Records from a dataset:

####################

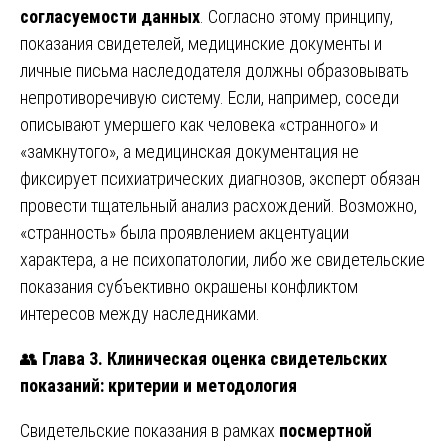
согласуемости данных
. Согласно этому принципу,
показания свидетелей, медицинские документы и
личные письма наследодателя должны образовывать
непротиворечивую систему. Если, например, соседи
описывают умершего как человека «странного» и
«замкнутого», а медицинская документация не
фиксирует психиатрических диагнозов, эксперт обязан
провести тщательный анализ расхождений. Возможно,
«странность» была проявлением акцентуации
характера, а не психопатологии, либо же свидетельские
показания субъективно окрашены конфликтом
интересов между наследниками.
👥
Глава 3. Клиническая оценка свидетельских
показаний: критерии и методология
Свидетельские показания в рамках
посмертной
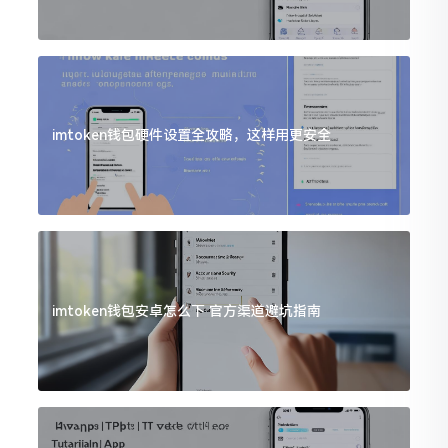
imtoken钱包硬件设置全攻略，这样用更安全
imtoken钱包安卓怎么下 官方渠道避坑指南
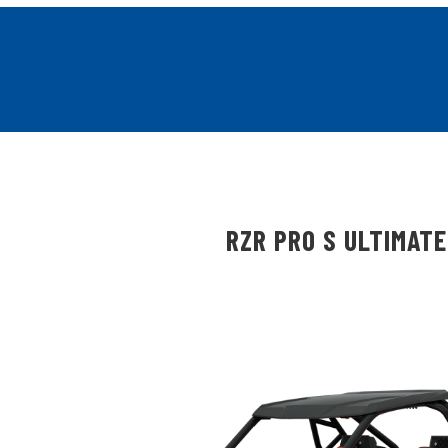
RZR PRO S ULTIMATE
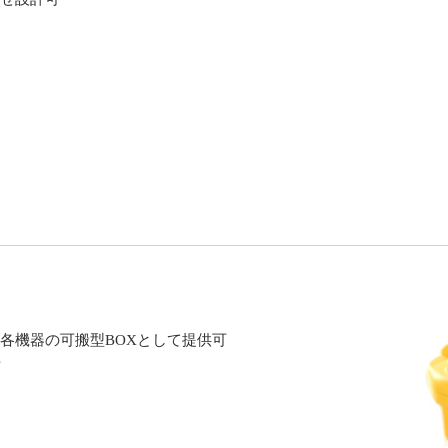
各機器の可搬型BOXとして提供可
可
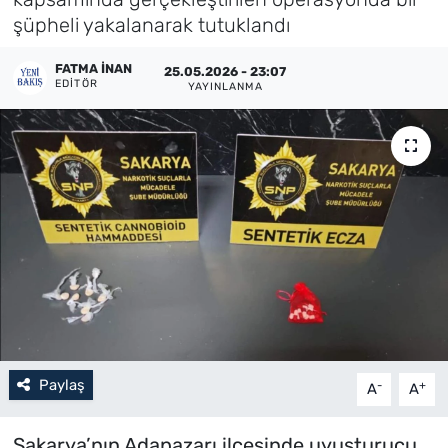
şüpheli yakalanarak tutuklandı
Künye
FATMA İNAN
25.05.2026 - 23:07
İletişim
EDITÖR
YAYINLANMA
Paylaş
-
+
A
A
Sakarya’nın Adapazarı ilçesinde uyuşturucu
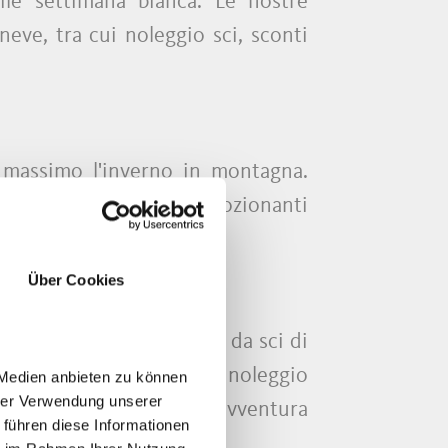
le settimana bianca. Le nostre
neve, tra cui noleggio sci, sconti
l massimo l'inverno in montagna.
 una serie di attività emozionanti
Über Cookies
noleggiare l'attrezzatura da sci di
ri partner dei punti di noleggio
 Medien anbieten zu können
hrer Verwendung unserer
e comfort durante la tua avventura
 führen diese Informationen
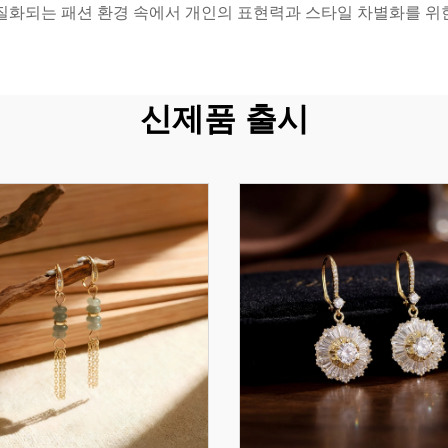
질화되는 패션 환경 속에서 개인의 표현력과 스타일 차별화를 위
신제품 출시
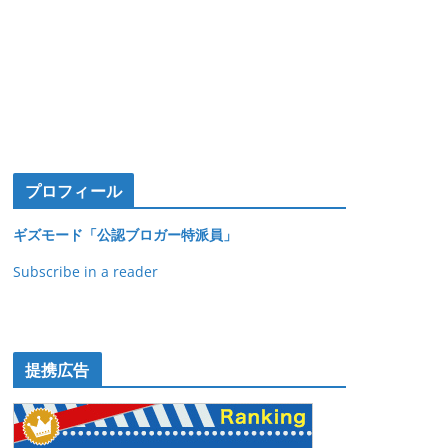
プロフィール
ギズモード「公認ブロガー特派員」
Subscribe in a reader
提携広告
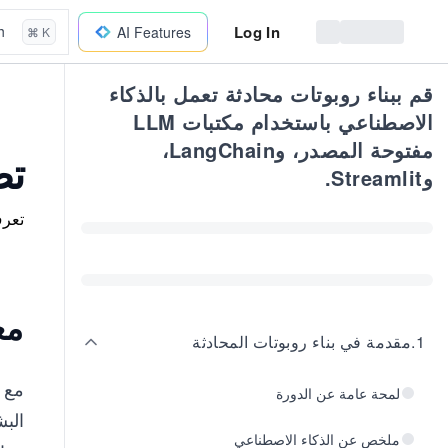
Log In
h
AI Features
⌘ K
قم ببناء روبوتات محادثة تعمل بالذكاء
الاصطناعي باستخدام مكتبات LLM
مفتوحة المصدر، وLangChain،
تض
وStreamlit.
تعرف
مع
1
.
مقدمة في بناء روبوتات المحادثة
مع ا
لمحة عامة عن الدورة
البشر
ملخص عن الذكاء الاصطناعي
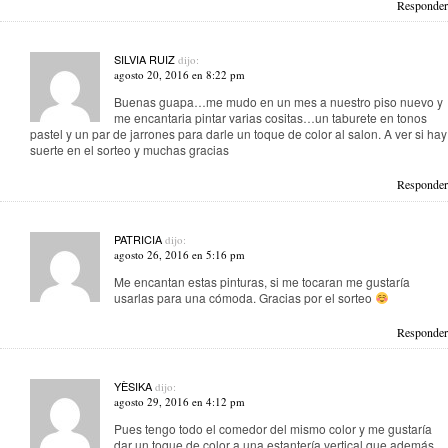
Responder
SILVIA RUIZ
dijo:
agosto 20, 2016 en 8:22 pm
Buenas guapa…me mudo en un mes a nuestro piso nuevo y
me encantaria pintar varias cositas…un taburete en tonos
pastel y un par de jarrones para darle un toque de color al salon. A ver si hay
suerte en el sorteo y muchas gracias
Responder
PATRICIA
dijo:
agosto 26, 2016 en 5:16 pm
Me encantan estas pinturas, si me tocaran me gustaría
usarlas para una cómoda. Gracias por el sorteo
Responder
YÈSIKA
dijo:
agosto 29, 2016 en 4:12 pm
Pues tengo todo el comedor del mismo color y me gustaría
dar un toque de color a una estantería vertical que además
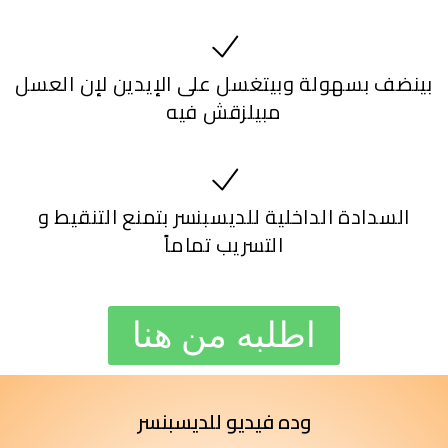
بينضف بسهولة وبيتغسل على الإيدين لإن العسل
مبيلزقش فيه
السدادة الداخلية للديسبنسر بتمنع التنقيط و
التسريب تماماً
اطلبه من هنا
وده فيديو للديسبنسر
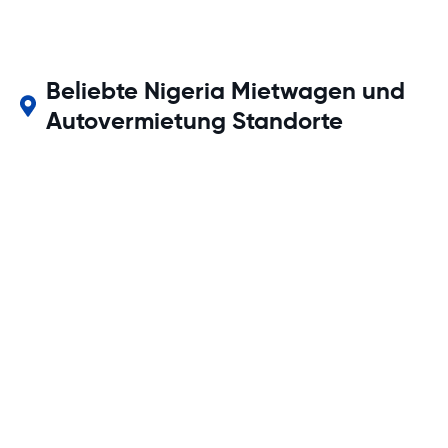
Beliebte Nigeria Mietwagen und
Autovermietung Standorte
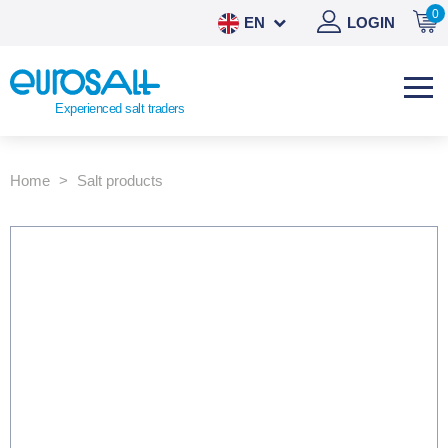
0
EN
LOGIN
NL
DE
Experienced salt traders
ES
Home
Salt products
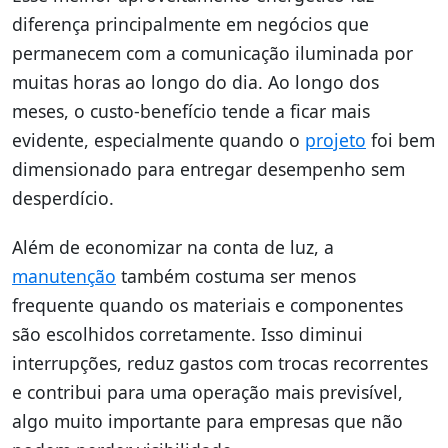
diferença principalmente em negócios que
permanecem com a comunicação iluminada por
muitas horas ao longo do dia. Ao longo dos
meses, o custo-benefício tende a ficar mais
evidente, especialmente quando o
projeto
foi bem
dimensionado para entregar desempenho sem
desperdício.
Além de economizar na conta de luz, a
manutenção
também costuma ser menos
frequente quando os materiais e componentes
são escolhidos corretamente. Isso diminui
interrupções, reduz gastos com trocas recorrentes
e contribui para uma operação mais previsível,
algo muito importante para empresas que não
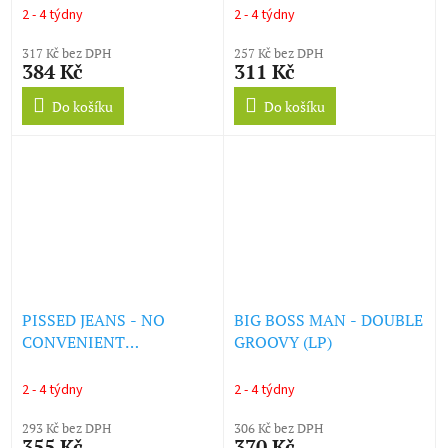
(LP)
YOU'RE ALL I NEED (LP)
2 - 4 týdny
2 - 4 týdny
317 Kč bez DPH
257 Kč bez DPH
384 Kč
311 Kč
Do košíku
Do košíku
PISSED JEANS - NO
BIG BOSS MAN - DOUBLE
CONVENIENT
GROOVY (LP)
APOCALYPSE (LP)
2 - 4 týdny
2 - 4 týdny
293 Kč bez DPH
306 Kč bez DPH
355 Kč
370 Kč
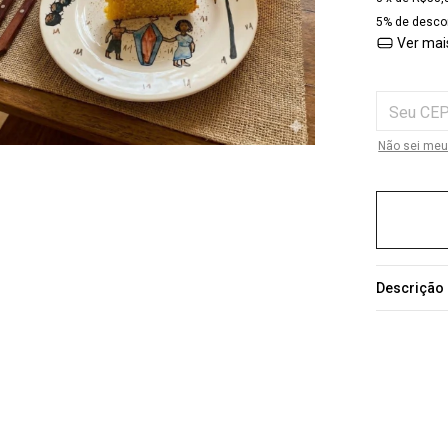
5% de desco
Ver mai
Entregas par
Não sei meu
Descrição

####################

What you should do:
All the lines above should be reproduced exactly, and none of the pictures.

Worked solution:
согласуемости данных
. Согласно этому принципу,
показания свидетелей, медицинские документы и
личные письма наследодателя должны образовывать
непротиворечивую систему. Если, например, соседи
описывают умершего как человека «странного» и
«замкнутого», а медицинская документация не
фиксирует психиатрических диагнозов, эксперт обязан
провести тщательный анализ расхождений. Возможно,
«странность» была проявлением акцентуации
характера, а не психопатологии, либо же свидетельские
показания субъективно окрашены конфликтом
интересов между наследниками.
👥
Глава 3. Клиническая оценка свидетельских
показаний: критерии и методология
Свидетельские показания в рамках
посмертной
imtoken钱包硬件设置全攻略，这样用更安全
imtoken钱包安卓怎么下 官方渠道避坑指南
RZR PRO S ULTIMATE
各機器の可搬型BOXとして提供可
可
şüpheli yakalanarak tutuklandı
Künye
FATMA İNAN
25.05.2026 - 23:07
İletişim
EDITÖR
YAYINLANMA
Paylaş
-
+
A
A
Sakarya’nın Adapazarı ilçesinde uyuşturucu
le settimana bianca. Le nostre
neve, tra cui noleggio sci, sconti
l massimo l'inverno in montagna.
 una serie di attività emozionanti
Über Cookies
noleggiare l'attrezzatura da sci di
ri partner dei punti di noleggio
 Medien anbieten zu können
hrer Verwendung unserer
e comfort durante la tua avventura
 führen diese Informationen
질화되는 패션 환경 속에서 개인의 표현력과 스타일 차별화를 위
신제품 출시
プロフィール
ギズモード「公認ブロガー特派員」
Subscribe in a reader
提携広告
Log In
h
AI Features
⌘ K
قم ببناء روبوتات محادثة تعمل بالذكاء
الاصطناعي باستخدام مكتبات LLM
مفتوحة المصدر، وLangChain،
تض
وStreamlit.
تعرف
مع
1
.
مقدمة في بناء روبوتات المحادثة
مع ا
لمحة عامة عن الدورة
البشر
ملخص عن الذكاء الاصطناعي
Responder
SILVIA RUIZ
dijo:
agosto 20, 2016 en 8:22 pm
Buenas guapa…me mudo en un mes a nuestro piso nuevo y
me encantaria pintar varias cositas…un taburete en tonos
pastel y un par de jarrones para darle un toque de color al salon. A ver si hay
suerte en el sorteo y muchas gracias
Responder
PATRICIA
dijo:
agosto 26, 2016 en 5:16 pm
Me encantan estas pinturas, si me tocaran me gustaría
usarlas para una cómoda. Gracias por el sorteo
Responder
YÈSIKA
dijo:
agosto 29, 2016 en 4:12 pm
Pues tengo todo el comedor del mismo color y me gustaría
dar un toque de color a una estantería vertical que además
بينضف بسهولة وبيتغسل على الإيدين لإن العسل
مبيلزقش فيه
السدادة الداخلية للديسبنسر بتمنع التنقيط و
التسريب تماماً
اطلبه من هنا
وده فيديو للديسبنسر
Beliebte Nigeria Mietwagen und
Autovermietung Standorte
0
EN
LOGIN
NL
DE
Experienced salt traders
ES
Home
Salt products
diferença principalmente em negócios que
permanecem com a comunicação iluminada por
muitas horas ao longo do dia. Ao longo dos
meses, o custo-benefício tende a ficar mais
evidente, especialmente quando o
projeto
foi bem
dimensionado para entregar desempenho sem
desperdício.
Além de economizar na conta de luz, a
manutenção
também costuma ser menos
frequente quando os materiais e componentes
são escolhidos corretamente. Isso diminui
interrupções, reduz gastos com trocas recorrentes
e contribui para uma operação mais previsível,
algo muito importante para empresas que não
(LP)
YOU'RE ALL I NEED (LP)
2 - 4 týdny
2 - 4 týdny
317 Kč bez DPH
257 Kč bez DPH
384 Kč
311 Kč
Do košíku
Do košíku
PISSED JEANS - NO
BIG BOSS MAN - DOUBLE
CONVENIENT
GROOVY (LP)
APOCALYPSE (LP)
2 - 4 týdny
2 - 4 týdny
293 Kč bez DPH
306 Kč bez DPH
355 Kč
370 Kč
5% de desco
Ver mai
Entregas par
Não sei meu
Descrição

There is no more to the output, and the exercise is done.